6-Aminodopamine (6-NH2DA) and various analogs of 6-NH2DA have been evaluated for their ability to inactivate purified catechol O-methyltransferase (COMT) in vitro. The inactivation of COMT by these agents could be prevented by including an antioxidant in the preincubation mixture or by excluding oxygen; however, catalase did not protect the enzyme from inactivation. Substrate protection studies and kinetic studies suggested that the loss of enzyme activity resulted from the alkylation of an amino acid residue at the active site of COMT by the quinoid types products which were generated upon air oxidation of 6-NH2DA. In addition, we have explored in more detail the reactivity toward COMT of specific intermediates in the oxidation pathways of 6-NH2DA by using various 6-NH2DA analogs. From the above studies we have concluded that 6-aminodopamine-p-quinone (6-NH2DAQ) is perhaps the most toxic species toward COMT. However, the aminochromes which are formed from 6-NH2DAQ are also effective in inactivating COMT. The results of these studies have provided a useful model system for observing the interaction of 6-NH2DA and its oxidation products with proteins; in addition, it has provided additional insight into the topography of the active site of COMT.

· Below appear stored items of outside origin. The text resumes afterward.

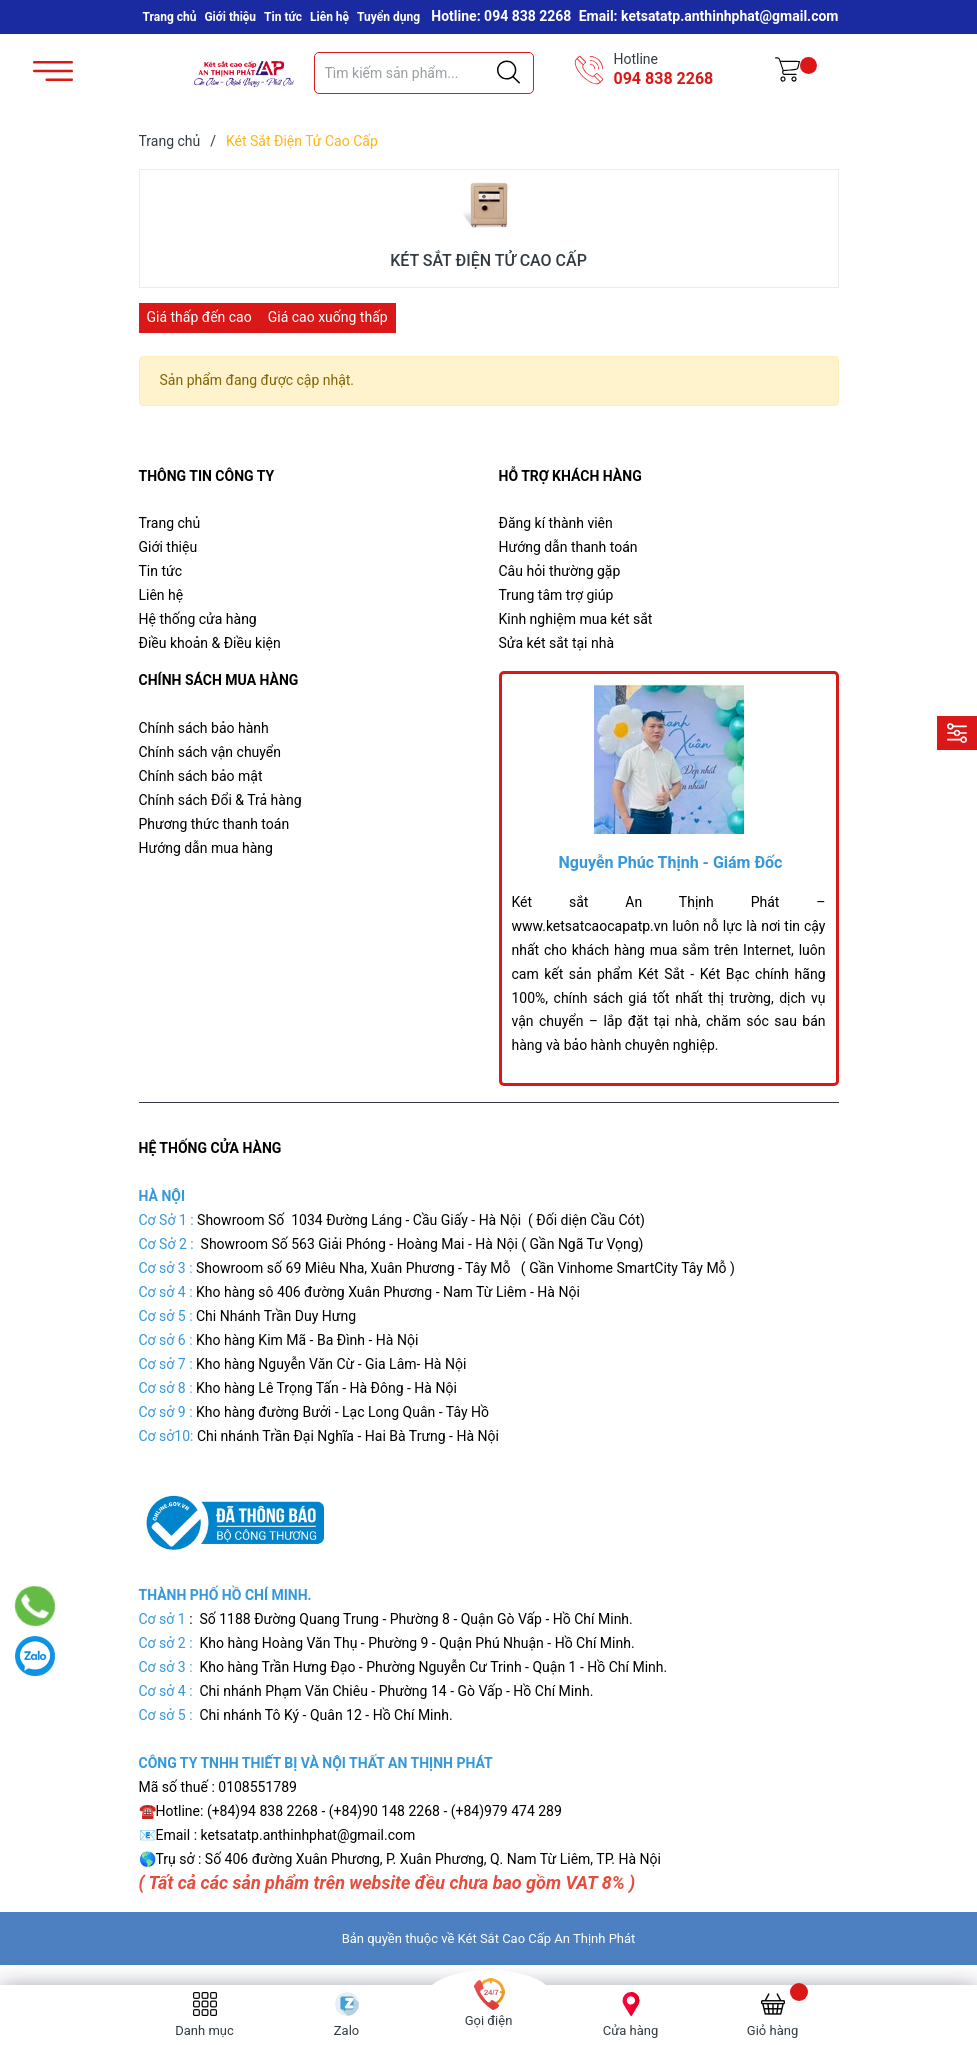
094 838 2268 (664, 78)
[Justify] (508, 73)
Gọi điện (489, 2020)
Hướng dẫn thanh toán (568, 547)
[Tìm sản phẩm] (424, 73)
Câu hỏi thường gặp (560, 571)
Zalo (346, 2030)
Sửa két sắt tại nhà (557, 643)
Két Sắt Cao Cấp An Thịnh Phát (547, 1938)
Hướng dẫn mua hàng (206, 848)
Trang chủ (170, 17)
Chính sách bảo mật (201, 776)
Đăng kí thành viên (556, 523)
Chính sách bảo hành (204, 728)
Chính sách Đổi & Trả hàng (220, 800)
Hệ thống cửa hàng (198, 619)
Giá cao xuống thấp (328, 317)
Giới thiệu (230, 17)
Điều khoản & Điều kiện (210, 643)
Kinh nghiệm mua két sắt (576, 619)
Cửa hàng (631, 2030)
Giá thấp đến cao (199, 317)
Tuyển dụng (388, 17)
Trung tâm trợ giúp (556, 595)
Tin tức (283, 17)
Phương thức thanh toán (214, 824)
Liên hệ (329, 17)
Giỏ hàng (772, 2030)
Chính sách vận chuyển (210, 752)
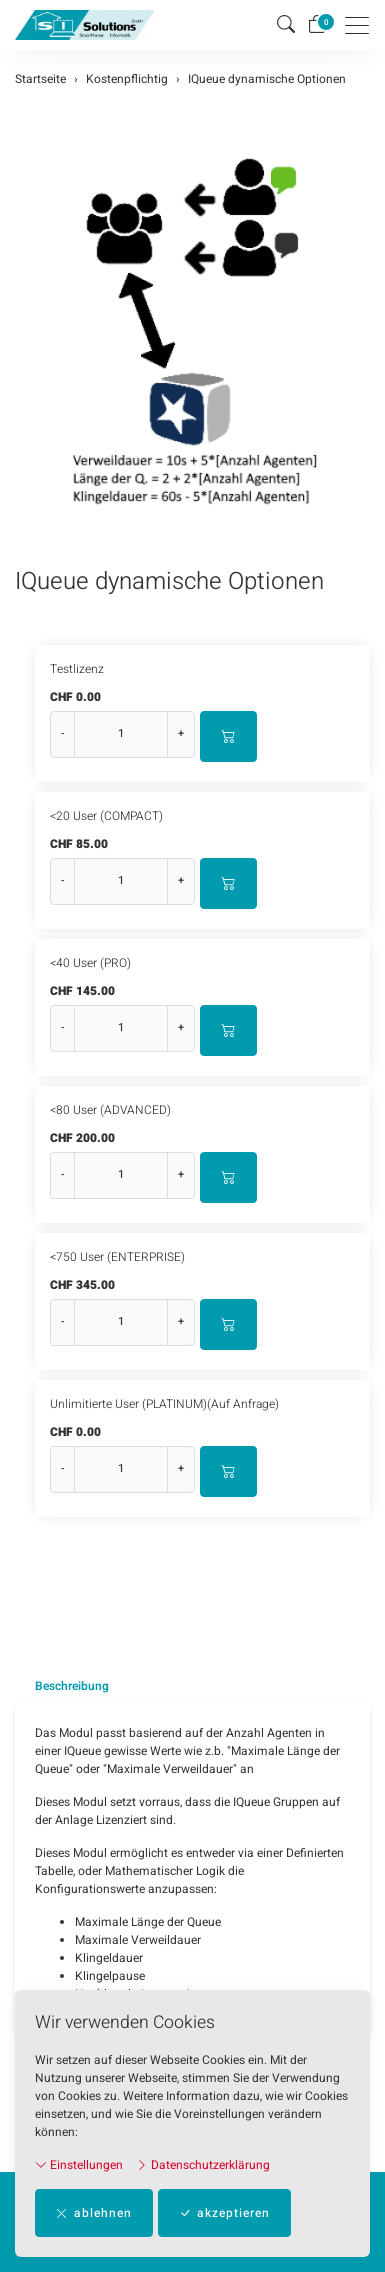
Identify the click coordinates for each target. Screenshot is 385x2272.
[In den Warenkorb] (228, 736)
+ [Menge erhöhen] (181, 733)
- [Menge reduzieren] (62, 733)
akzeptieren (224, 2213)
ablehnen (94, 2213)
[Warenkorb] (317, 25)
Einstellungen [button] (79, 2165)
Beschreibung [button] (72, 1686)
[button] (286, 25)
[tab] (62, 1686)
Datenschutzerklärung (203, 2165)
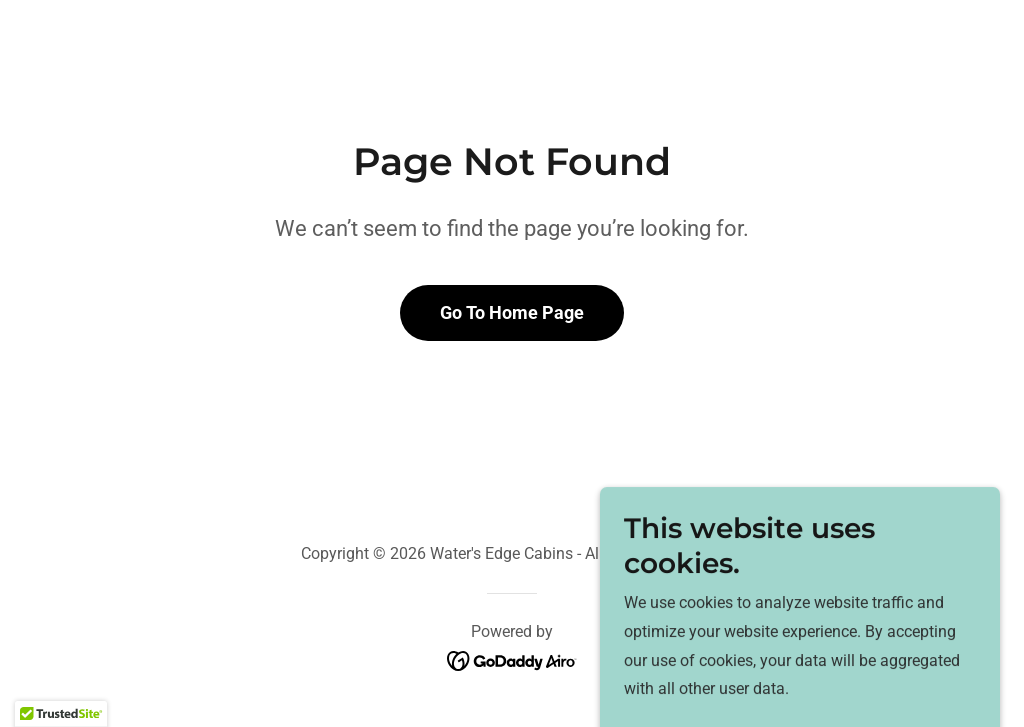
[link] (512, 660)
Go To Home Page (512, 312)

已对6-氨基多巴胺(6-NH2DA)及其各种类似物在体外使纯化的儿茶酚-O-甲基转移酶(COMT)失活的能力进行了评估。在预孵育混合物中加入抗氧化剂或排除氧气可防止这些试剂使COMT失活;然而,过氧化氢酶并不能保护该酶免于失活。底物保护研究和动力学研究表明,酶活性的丧失是由于6-NH2DA在空气中氧化生成的醌型产物使COMT活性位点的一个氨基酸残基烷基化所致。此外,我们通过使用各种6-NH2DA类似物,更详细地探讨了6-NH2DA氧化途径中特定中间体对COMT的反应性。从上述研究中我们得出结论,6-氨基多巴胺-p-醌(6-NH2DAQ)可能是对COMT毒性最大的物质。然而,由6-NH2DAQ形成的氨基色素在使COMT失活方面也很有效。这些研究结果为观察6-NH2DA及其氧化产物与蛋白质的相互作用提供了一个有用的模型系统;此外,它还为深入了解COMT活性位点的拓扑结构提供了更多信息。